Wednesday, January 27, 2010

You've Got to be Carefully Taught

I went in to watch the news yesterday partway through a segment on revising school text books in Texas. Apparently it involved omitting and/or changing references to the War between the States, the Liberty Bell and Christmas. Lots of people were upset, but I can't comment on the report, because I just didn't see enough.

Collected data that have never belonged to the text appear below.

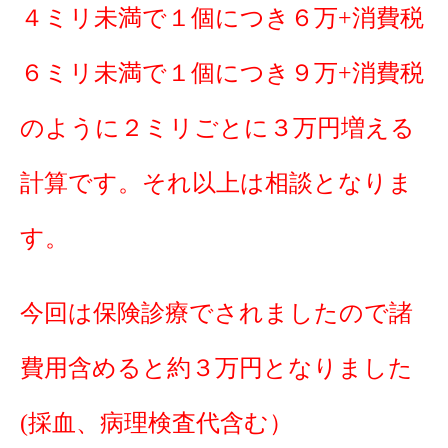
４ミリ未満で１個につき６万+消費税
６ミリ未満で１個につき９万+消費税
のように２ミリごとに３万円増える
計算です。それ以上は相談となりま
す。
今回は保険診療でされましたので諸
費用含めると約３万円となりました
(採血、病理検査代含む）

I can, however, write on a text book which has a home in our basement. Among Ernie’s large collection of books is a relic from his early education. It is entitled Southern Lands, written by Harlan H. Barrows, Edith Putnam Parker and Margaret Terrell Parker and published originally in 1929. It might be worth keeping just for the graffiti inside the front cover. 75 cents for a textbook!*


It’s a "geography" book: you know, the subject that doesn’t exist any more—it’s Social Science these days. They might just as well have called it social science even way back then: this is a dense book, packed with facts and figures, charts and study questions, way more complex than anything you would find in today’s grade schools, or maybe even colleges.The authors write of the Belgian Congo and Rhodesia and there's not a single stan in sight.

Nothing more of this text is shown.